# Exercise details:
Transcribe, word for word and without additions, each line below from the one containing "properties, which included" through the one containing "Instagram Marketing", both ends included.

━━━ Given information ━━━

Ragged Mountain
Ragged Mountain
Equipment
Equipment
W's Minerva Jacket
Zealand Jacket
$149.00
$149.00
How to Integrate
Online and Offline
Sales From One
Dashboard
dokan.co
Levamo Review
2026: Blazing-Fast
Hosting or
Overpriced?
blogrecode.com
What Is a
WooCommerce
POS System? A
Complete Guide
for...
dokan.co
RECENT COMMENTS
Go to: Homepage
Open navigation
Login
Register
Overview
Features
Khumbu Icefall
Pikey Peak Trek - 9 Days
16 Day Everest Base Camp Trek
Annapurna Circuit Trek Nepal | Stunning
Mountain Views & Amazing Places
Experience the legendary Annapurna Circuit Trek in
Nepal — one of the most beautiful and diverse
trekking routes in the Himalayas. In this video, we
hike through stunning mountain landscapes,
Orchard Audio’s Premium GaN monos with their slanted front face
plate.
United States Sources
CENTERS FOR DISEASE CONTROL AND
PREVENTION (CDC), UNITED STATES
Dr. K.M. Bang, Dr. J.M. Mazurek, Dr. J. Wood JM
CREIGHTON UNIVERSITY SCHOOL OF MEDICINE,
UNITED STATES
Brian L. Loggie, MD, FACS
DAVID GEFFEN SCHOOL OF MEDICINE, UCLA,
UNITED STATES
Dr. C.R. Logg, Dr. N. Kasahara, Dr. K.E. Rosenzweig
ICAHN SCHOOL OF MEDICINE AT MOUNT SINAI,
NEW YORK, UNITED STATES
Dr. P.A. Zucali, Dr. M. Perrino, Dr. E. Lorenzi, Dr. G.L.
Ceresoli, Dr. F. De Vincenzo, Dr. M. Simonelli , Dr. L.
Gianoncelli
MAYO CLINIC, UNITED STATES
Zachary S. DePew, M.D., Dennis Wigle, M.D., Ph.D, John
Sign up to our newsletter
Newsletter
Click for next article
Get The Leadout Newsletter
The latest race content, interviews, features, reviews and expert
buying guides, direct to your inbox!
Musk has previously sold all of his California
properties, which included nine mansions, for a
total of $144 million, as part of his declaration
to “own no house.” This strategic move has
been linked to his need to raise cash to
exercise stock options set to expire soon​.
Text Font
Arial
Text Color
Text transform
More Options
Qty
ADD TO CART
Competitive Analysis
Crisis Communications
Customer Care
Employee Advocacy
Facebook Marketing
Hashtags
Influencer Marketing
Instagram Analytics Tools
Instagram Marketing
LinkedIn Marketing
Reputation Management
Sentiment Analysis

━━━

# Your solution:
properties, which included nine mansions, for a
total of $144 million, as part of his declaration
to “own no house.” This strategic move has
been linked to his need to raise cash to
exercise stock options set to expire soon​.
Text Font
Arial
Text Color
Text transform
More Options
Qty
ADD TO CART
Competitive Analysis
Crisis Communications
Customer Care
Employee Advocacy
Facebook Marketing
Hashtags
Influencer Marketing
Instagram Analytics Tools
Instagram Marketing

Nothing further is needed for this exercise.